*** Opening DATA ***

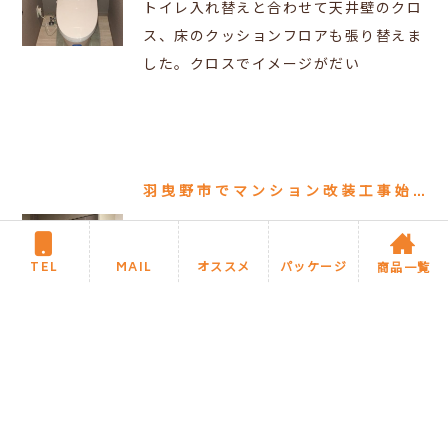
トイレ入れ替えと合わせて天井壁のクロ
ス、床のクッションフロアも張り替えま
した。クロスでイメージがだい
羽曳野市でマンション改装工事始まりました。
2018/01/11
TEL
MAIL
オススメ
パッケージ
商品一覧
築２５年のマンションです。内容はキッ
チン入れ替え、フローリング張替え、ク
ロス張替えです。完成しました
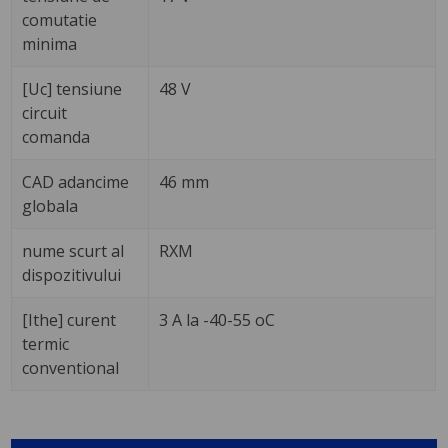
comutatie
minima
[Uc] tensiune
48 V
circuit
comanda
CAD adancime
46 mm
globala
nume scurt al
RXM
dispozitivului
[Ithe] curent
3 A la -40-55 oC
termic
conventional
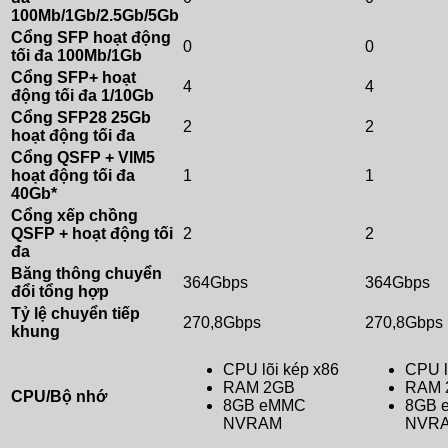
100Mb/1Gb/2.5Gb/5Gb
Cổng SFP hoạt động
0
0
tối đa 100Mb/1Gb
Cổng SFP+ hoạt
4
4
động tối đa 1/10Gb
Cổng SFP28 25Gb
2
2
hoạt động tối đa
Cổng QSFP + VIM5
hoạt động tối đa
1
1
40Gb*
Cổng xếp chồng
QSFP + hoạt động tối
2
2
đa
Băng thông chuyển
364Gbps
364Gbps
đổi tổng hợp
Tỷ lệ chuyển tiếp
270,8Gbps
270,8Gbps
khung
CPU lõi kép x86
CPU l
RAM 2GB
RAM 
CPU/Bộ nhớ
8GB eMMC
8GB 
NVRAM
NVR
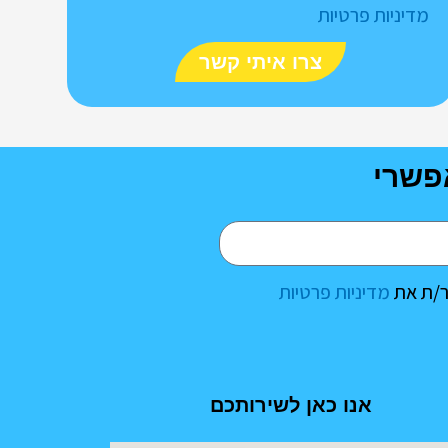
מדיניות פרטיות
צרו איתי קשר
פשרי
ר/ת את
מדיניות פרטיות
אנו כאן לשירותכם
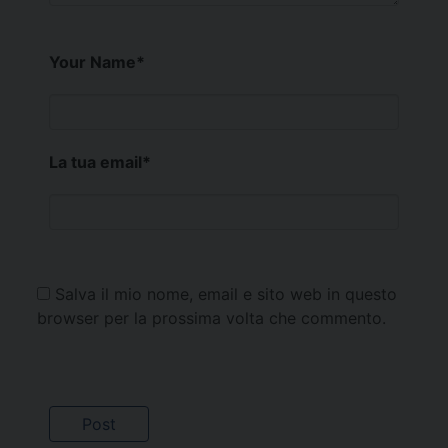
Your Name
*
La tua email
*
Salva il mio nome, email e sito web in questo
browser per la prossima volta che commento.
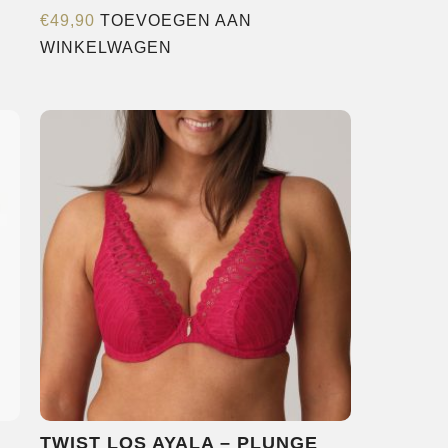
€
49,90
TOEVOEGEN AAN
WINKELWAGEN
TWIST LOS AYALA – PLUNGE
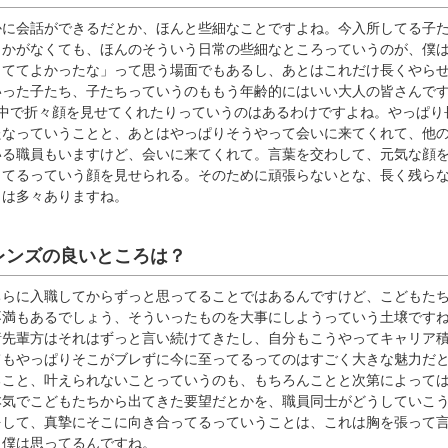
かに会話ができるだとか、ほんと些細なことですよね。今入所してる子
とかがなくても、ほんのそういう日常の些細なところっていうのが、僕
っててよかったな」って思う場面でもあるし、あとはこれだけ長くやら
いった子たち、子たちっていうのももう年齢的にはいい大人の皆さんで
の中で折々顔を見せてくれたりっていうのはあるわけですよね。やっぱり
たなっていうことと、あとはやっぱりそうやって会いに来てくれて、他
いる職員もいますけど、会いに来てくれて。言葉を交わして、元気な顔
ってるっていう顔を見せられる。そのために頑張らないとな、長く残ら
とは多々ありますね。
レンズの良いところは？
ちらに入職してからずっと思ってることではあるんですけど、こどもた
不満もあるでしょう、そういったものを大事にしようっていう土壌です
諸先輩方はそれはずっと言い続けてきたし、自分もこうやってキャリア
てもやっぱりそこがブレずに今に至ってるってのはすごく大きな魅力だ
ること、叶えられないことっていうのも、もちろんことと次第によって
本気でこどもたちから出てきた要望だとかを、職員同士がどうしていこ
をして、真摯にそこに向き合ってるっていうことは、これは胸を張って
と僕は思ってるんですね。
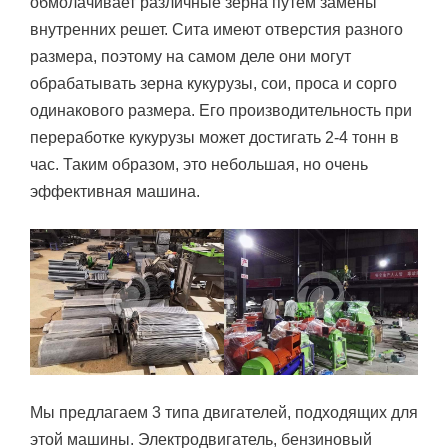
обмолачивает различные зерна путем замены
внутренних решет. Сита имеют отверстия разного
размера, поэтому на самом деле они могут
обрабатывать зерна кукурузы, сои, проса и сорго
одинакового размера. Его производительность при
переработке кукурузы может достигать 2-4 тонн в
час. Таким образом, это небольшая, но очень
эффективная машина.
Мы предлагаем 3 типа двигателей, подходящих для
этой машины. Электродвигатель, бензиновый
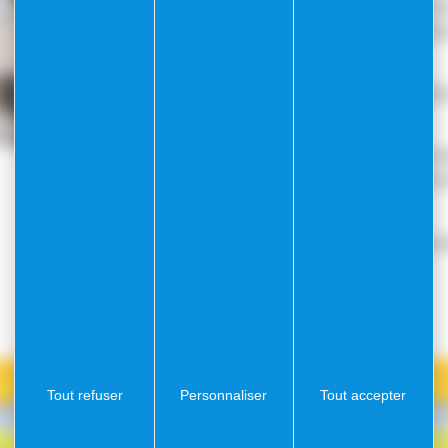
octobre, la cantine scolaire anim
maternelle une activité sur la dé
amer).
Les menus peuvent être modifié
d’approvisionnement
Retrouvez le menu de cette se
la crèche et des écoles villefran
Menu de la crèche
Menu école des Magnoli
Tout refuser
Personnaliser
Tout accepter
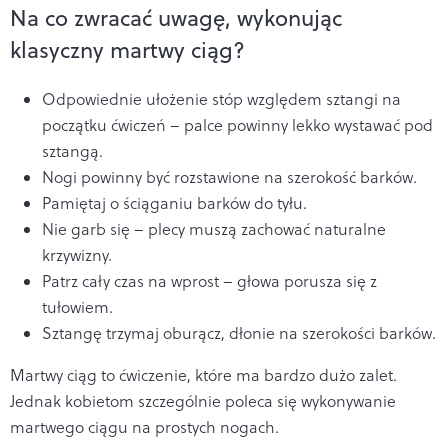
Na co zwracać uwagę, wykonując
klasyczny martwy ciąg?
Odpowiednie ułożenie stóp względem sztangi na
początku ćwiczeń – palce powinny lekko wystawać pod
sztangą.
Nogi powinny być rozstawione na szerokość barków.
Pamiętaj o ściąganiu barków do tyłu.
Nie garb się – plecy muszą zachować naturalne
krzywizny.
Patrz cały czas na wprost – głowa porusza się z
tułowiem.
Sztangę trzymaj oburącz, dłonie na szerokości barków.
Martwy ciąg to ćwiczenie, które ma bardzo dużo zalet.
Jednak kobietom szczególnie poleca się wykonywanie
martwego ciągu na prostych nogach.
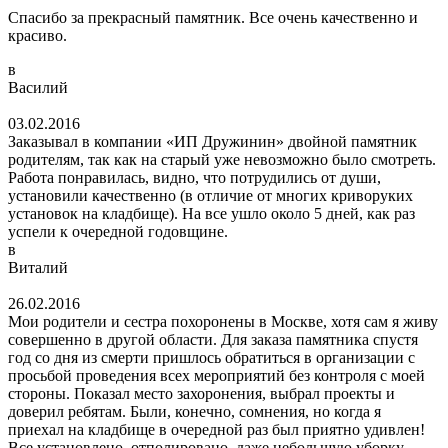
Спасибо за прекрасный памятник. Все очень качественно и
красиво.
в
Василий
03.02.2016
Заказывал в компании «ИП Дружинин» двойной памятник
родителям, так как на старый уже невозможно было смотреть.
Работа понравилась, видно, что потрудились от души,
установили качественно (в отличие от многих криворуких
установок на кладбище). На все ушло около 5 дней, как раз
успели к очередной годовщине.
в
Виталий
26.02.2016
Мои родители и сестра похоронены в Москве, хотя сам я живу
совершенно в другой области. Для заказа памятника спустя
год со дня из смерти пришлось обратиться в организации с
просьбой проведения всех мероприятий без контроля с моей
стороны. Показал место захоронения, выбрал проекты и
доверил ребятам. Были, конечно, сомнения, но когда я
приехал на кладбище в очередной раз был приятно удивлен!
Все установлено, отполировано, даже небольшую уборку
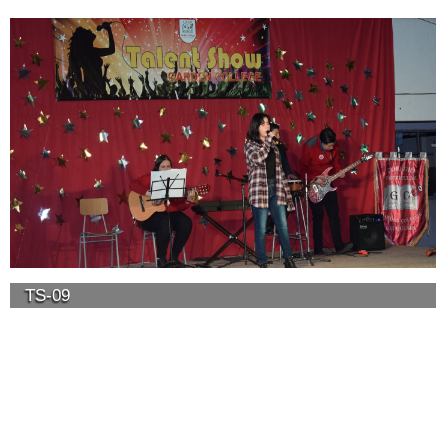
TS-09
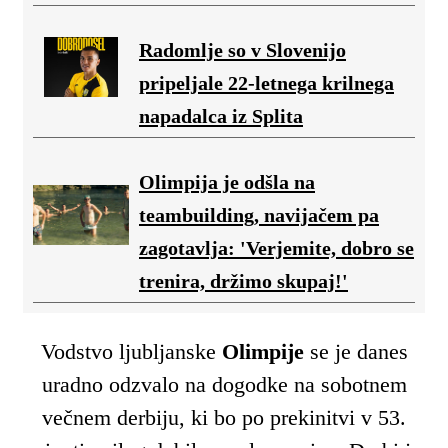
Radomlje so v Slovenijo
pripeljale 22-letnega krilnega
napadalca iz Splita
Olimpija je odšla na
teambuilding, navijačem pa
zagotavlja: 'Verjemite, dobro se
trenira, držimo skupaj!'
Vodstvo ljubljanske
Olimpije
se je danes
uradno odzvalo na dogodke na sobotnem
večnem derbiju, ki bo po prekinitvi v 53.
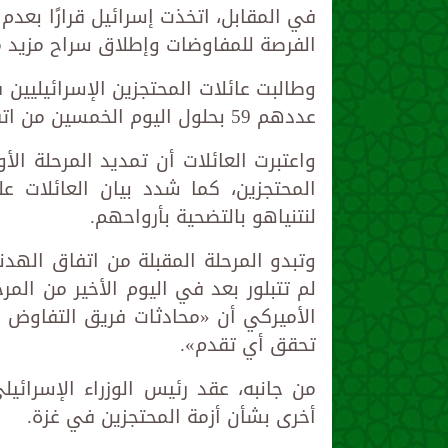
في المقابل، اتخذت إسرائيل قرارًا بعدم
الفرصة للمفاوضات وإطلاق سراح مزيد م
وطالبت عائلات المحتجزين الإسرائيليين 
عددهم 59 بحلول اليوم الخمسين من اتفاق غزة.
واعتبرت العائلات أن تمديد المرحلة ال
المحتجزين، كما شدد بيان العائلات 
لنتنياهو بالتضحية بأرواحهم.
وتبدو المرحلة المقبلة من اتفاق الهد
لم تتبلور بعد في اليوم الأخير من ال
الأميركي أن «محادثات فريق التفاوض 
تحقق أي تقدم».
من جانبه، عقد رئيس الوزراء الإسرائي
أخرى بشأن أزمة المحتجزين في غزة.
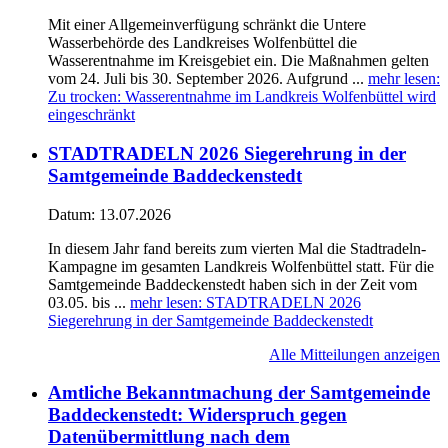
Mit einer Allgemeinverfügung schränkt die Untere
Wasserbehörde des Landkreises Wolfenbüttel die
Wasserentnahme im Kreisgebiet ein. Die Maßnahmen gelten
vom 24. Juli bis 30. September 2026. Aufgrund ...
mehr lesen
:
Zu trocken: Wasserentnahme im Landkreis Wolfenbüttel wird
eingeschränkt
STADTRADELN 2026 Siegerehrung in der
Samtgemeinde Baddeckenstedt
Datum:
13.07.2026
In diesem Jahr fand bereits zum vierten Mal die Stadtradeln-
Kampagne im gesamten Landkreis Wolfenbüttel statt. Für die
Samtgemeinde Baddeckenstedt haben sich in der Zeit vom
03.05. bis ...
mehr lesen
: STADTRADELN 2026
Siegerehrung in der Samtgemeinde Baddeckenstedt
Alle Mitteilungen anzeigen
Amtliche Bekanntmachung der Samtgemeinde
Baddeckenstedt: Widerspruch gegen
Datenübermittlung nach dem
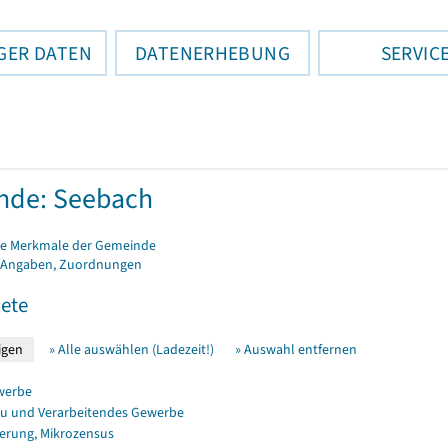
GER DATEN
DATENERHEBUNG
SERVIC
nde: Seebach
e Merkmale der Gemeinde
 Angaben, Zuordnungen
ete
» Alle auswählen (Ladezeit!)
» Auswahl entfernen
werbe
u und Verarbeitendes Gewerbe
erung, Mikrozensus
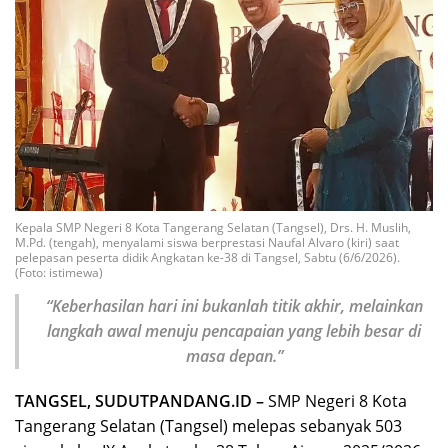
Kepala SMP Negeri 8 Kota Tangerang Selatan (Tangsel), Drs. H. Muslih,
M.Pd. (tengah), menyalami siswa berprestasi Naufal Alvaro (kiri) saat
pelepasan peserta didik Angkatan ke-38 di Tangsel, Sabtu (6/6/2026).
(Foto: istimewa)
“Keberhasilan hari ini bukanlah titik akhir, melainkan
langkah awal menuju pencapaian yang lebih besar di
masa depan.”
TANGSEL, SUDUTPANDANG.ID –
SMP Negeri 8 Kota
Tangerang Selatan (Tangsel) melepas sebanyak 503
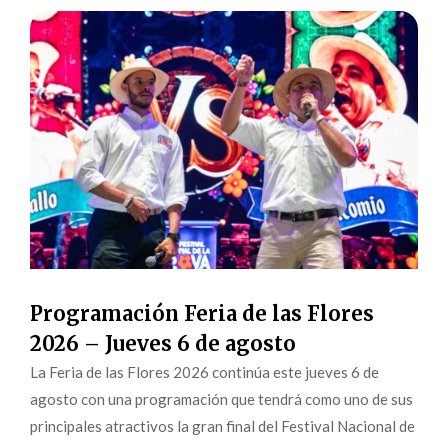
Programación Feria de las Flores
2026 – Jueves 6 de agosto
La Feria de las Flores 2026 continúa este jueves 6 de
agosto con una programación que tendrá como uno de sus
principales atractivos la gran final del Festival Nacional de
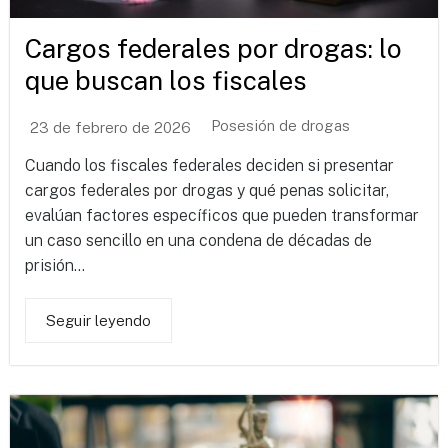
Cargos federales por drogas: lo
que buscan los fiscales
Posesión de drogas
23 de febrero de 2026
Cuando los fiscales federales deciden si presentar
cargos federales por drogas y qué penas solicitar,
evalúan factores específicos que pueden transformar
un caso sencillo en una condena de décadas de
prisión...
Seguir leyendo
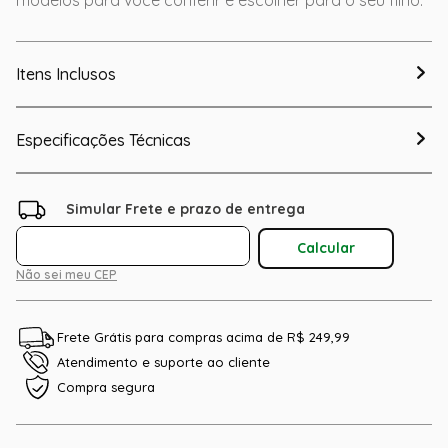
Itens Inclusos
Especificações Técnicas
Não sei meu CEP
Frete Grátis para compras acima de R$ 249,99
Atendimento e suporte ao cliente
Compra segura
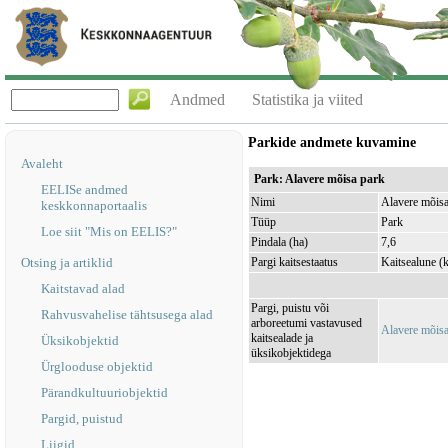
Andmed
Statistika ja viited
Parkide andmete kuvamine
Avaleht
Park: Alavere mõisa park
EELISe andmed
Nimi
Alavere mõisa
keskkonnaportaalis
Tüüp
Park
Loe siit "Mis on EELIS?"
Pindala (ha)
7,6
Otsing ja artiklid
Pargi kaitsestaatus
Kaitsealune (ka
Kaitstavad alad
Pargi, puistu või
Rahvusvahelise tähtsusega alad
arboreetumi vastavused
Alavere mõis
kaitsealade ja
Üksikobjektid
üksikobjektidega
Ürglooduse objektid
Pärandkultuuriobjektid
Pargid, puistud
Liigid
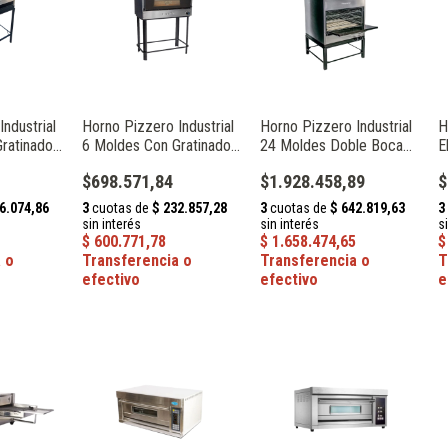
ndustrial
Horno Pizzero Industrial
Horno Pizzero Industrial
H
ratinador
6 Moldes Con Gratinador
24 Moldes Doble Boca
E
35
Y Visor Depaolo 033041
Depaolo 33100
W
$698.571,84
$1.928.458,89
$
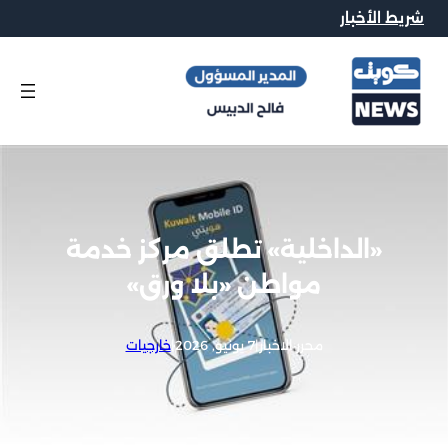
شريط الأخبار
«الداخلية» تطلق مركز خدمة
مواطن «بلا ورق»
محرر الاخبار
|
7 يونيو, 2026
|
خارجيات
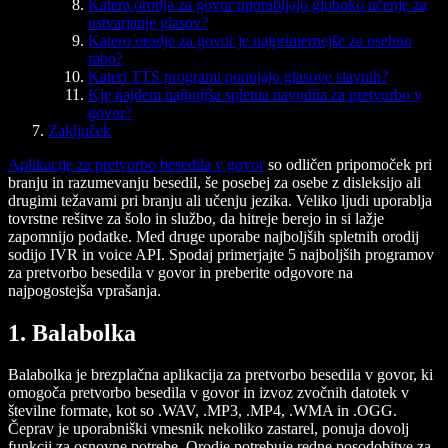
Katera orodja za govor uporabljajo globoko učenje za
ustvarjanje glasov?
Katero orodje za govor je najprimernejše za osebno
rabo?
Kateri TTS programi ponujajo glasove slavnih?
Kje najdem najboljša spletna navodila za pretvorbo v
govor?
Zaključek
Aplikacije za pretvorbo besedila v govor
so odličen pripomoček pri
branju in razumevanju besedil, še posebej za osebe z disleksijo ali
drugimi težavami pri branju ali učenju jezika. Veliko ljudi uporablja
tovrstne rešitve za šolo in službo, da hitreje berejo in si lažje
zapomnijo podatke. Med druge uporabe najboljših spletnih orodij
sodijo IVR in voice API. Spodaj primerjajte 5 najboljših programov
za pretvorbo besedila v govor in preberite odgovore na
najpogostejša vprašanja.
1. Balabolka
Balabolka je brezplačna aplikacija za pretvorbo besedila v govor, ki
omogoča pretvorbo besedila v govor in izvoz zvočnih datotek v
številne formate, kot so .WAV, .MP3, .MP4, .WMA in .OGG.
Čeprav je uporabniški vmesnik nekoliko zastarel, ponuja dovolj
funkcij za osnovne potrebe. Orodje potrebuje redne posodobitve za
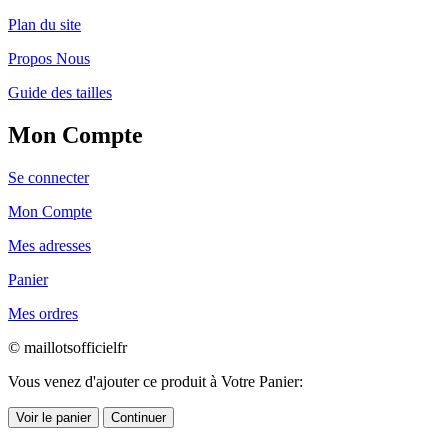
Plan du site
Propos Nous
Guide des tailles
Mon Compte
Se connecter
Mon Compte
Mes adresses
Panier
Mes ordres
© maillotsofficielfr
Vous venez d'ajouter ce produit à Votre Panier:
Voir le panier
Continuer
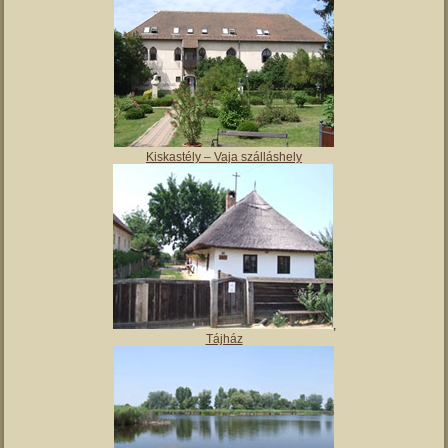
Magyar Nemzeti Múzeum Vay Ádám Muzeális Gyűjteménye
Kiskastély – Vaja szálláshely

*** Closing DATA ***

Above, find the line with "branju in razumevanju"; copy it and every line down to the line with "Se connecter", exactly and both included, but no pictures.

branju in razumevanju besedil, še posebej za osebe z disleksijo ali
drugimi težavami pri branju ali učenju jezika. Veliko ljudi uporablja
tovrstne rešitve za šolo in službo, da hitreje berejo in si lažje
zapomnijo podatke. Med druge uporabe najboljših spletnih orodij
sodijo IVR in voice API. Spodaj primerjajte 5 najboljših programov
za pretvorbo besedila v govor in preberite odgovore na
najpogostejša vprašanja.
1. Balabolka
Balabolka je brezplačna aplikacija za pretvorbo besedila v govor, ki
omogoča pretvorbo besedila v govor in izvoz zvočnih datotek v
številne formate, kot so .WAV, .MP3, .MP4, .WMA in .OGG.
Čeprav je uporabniški vmesnik nekoliko zastarel, ponuja dovolj
funkcij za osnovne potrebe. Orodje potrebuje redne posodobitve za
Plan du site
Propos Nous
Guide des tailles
Mon Compte
Se connecter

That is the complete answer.